» **Work order**
Please reproduce, exactly and with nothing else, every line from the one containing "Zarif ve feminen dokunuş" through the last line of the records below.

» **Given information**
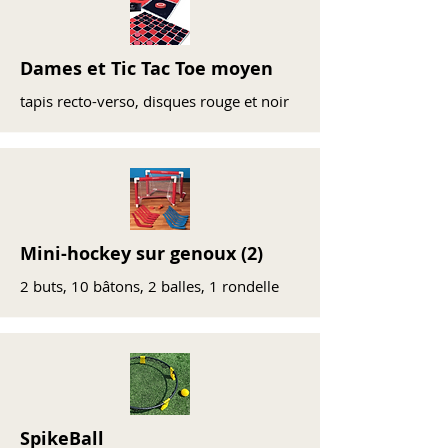
Dames et Tic Tac Toe moyen
tapis recto-verso, disques rouge et noir
Mini-hockey sur genoux (2)
2 buts, 10 bâtons, 2 balles, 1 rondelle
SpikeBall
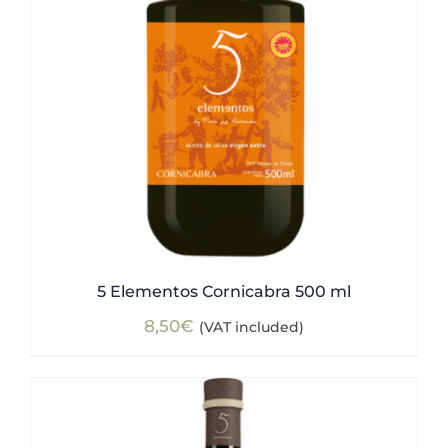
5 Elementos Cornicabra 500 ml
8,50
€
(VAT included)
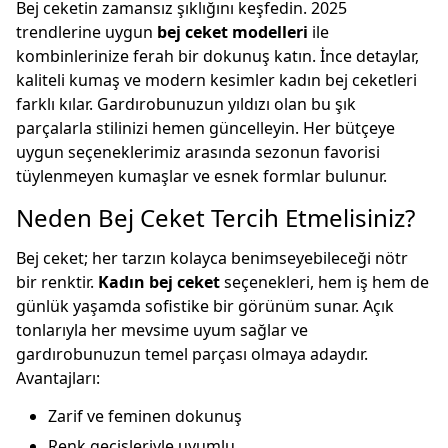
Bej ceketin zamansız şıklığını keşfedin. 2025
trendlerine uygun
bej ceket modelleri
ile
kombinlerinize ferah bir dokunuş katın. İnce detaylar,
kaliteli kumaş ve modern kesimler kadın bej ceketleri
farklı kılar. Gardırobunuzun yıldızı olan bu şık
parçalarla stilinizi hemen güncelleyin. Her bütçeye
uygun seçeneklerimiz arasında sezonun favorisi
tüylenmeyen kumaşlar ve esnek formlar bulunur.
Neden Bej Ceket Tercih Etmelisiniz?
Bej ceket; her tarzın kolayca benimseyebileceği nötr
bir renktir.
Kadın bej ceket
seçenekleri, hem iş hem de
günlük yaşamda sofistike bir görünüm sunar. Açık
tonlarıyla her mevsime uyum sağlar ve
gardırobunuzun temel parçası olmaya adaydır.
Avantajları:
Zarif ve feminen dokunuş
Renk geçişleriyle uyumlu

» **Answer area**
Zarif ve feminen dokunuş
Renk geçişleriyle uyumlu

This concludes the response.